Hospital Cleaning Best Practices
According to the Centers for Disease Control and Prevention (CDC), 1 in 31 hospital patients has a healthcare-associated infection (HAI) everyday. A sanitary environment is an essential element of infection prevention. Housekeeping in hospitals needs to be consistently high-quality. By focusing on cleaning best practices, hospitals can help keep patients and staff safe.
1. Consistent Routines and Policies
Hospital housekeeping staff must be well-trained in performing their duties on a regular schedule. Every hospital needs written cleaning procedures that define responsibilities for each area with clear standards and frequencies. Outline daily and terminal cleaning routines as well as methods for disinfecting contaminated areas. Health care facilities need a system to monitor and review environmental cleanliness continuously.
2. Correct Glove Use
In general, personal protective equipment is meant to guard against contamination.

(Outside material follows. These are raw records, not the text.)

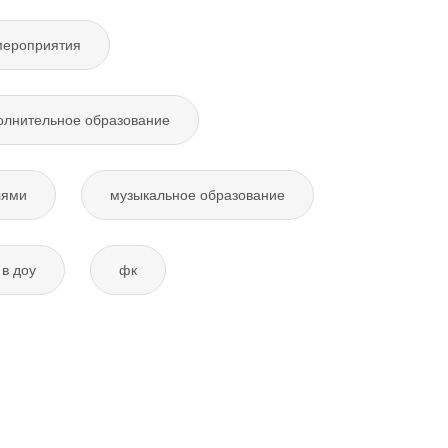
мероприятия
олнительное образование
лями
музыкальное образование
в доу
фк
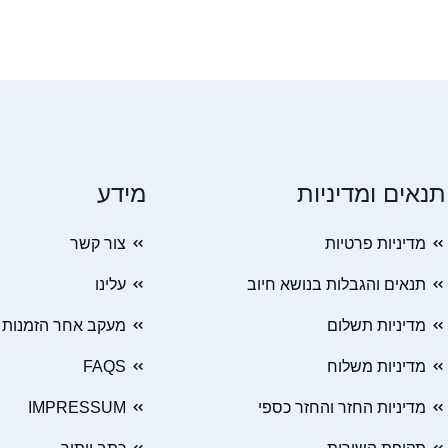
תנאים ומדיניות
מידע
מדיניות פרטיות
צור קשר
תנאים והגבלות בנושא חיוב
עלינו
מדיניות תשלום
מעקב אחר הזמנות
מדיניות משלוח
FAQS
מדיניות החזר והחזר כספי
IMPRESSUM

However, improper use of gloves can spread HAI-causing microbes around the facility.
Implementing the following best practices can reduce risks:
- Always change gloves between rooms
- Never wear them in hallways
- Wash hands immediately after removing gloves
- Assign different gloves for different tasks
3. Regularly Disinfect High-Touch Areas
Include the most-touched surfaces in the disinfection schedule. When more people touch something there is a greater likelihood of spreading germs.
Regularly sanitize the following high-touch surfaces:
- Light switches
- Remote controls
4. Take Your Time
Too often housekeeping staff feels pressured for quick turn around. Instead, hospitals should emphasize thorough and efficient cleaning practices. For chemical disinfectants to be effective, they must remain on the surface for the manufacturer-recommend dwell time. This requires hospitals to employ adequate staff to meet disinfection standards.
5. Avoid Cross-contamination
There is a chance the cleaning crew could carry microbes on their clothes, shoes, or hands from one area to another. Hospitals should instruct their cleaning crew to start in the rooms with the healthiest patients and then go to the wards with more contagious patients. It’s also important to schedule restroom cleaning last. Use different rags and mops for different areas. Dispose of cleaning materials where they are used rather than carrying them around the facility.
6. Minimize Air-borne Contamination
Shaking sheets and blankets can throw microbes into the air to resettle on other surfaces. Train cleaning staff to roll soiled linens away from their body and place them gently in laundry bins. When changing the trash liners, tie the bags without releasing any excess air. This traps air-borne contaminates in the bag. Attention to detail is pertinent.
Implementing these hospital cleaning best practices can reduce the spread of disease-causing microbes and lower risk of HAIs in healthcare settings.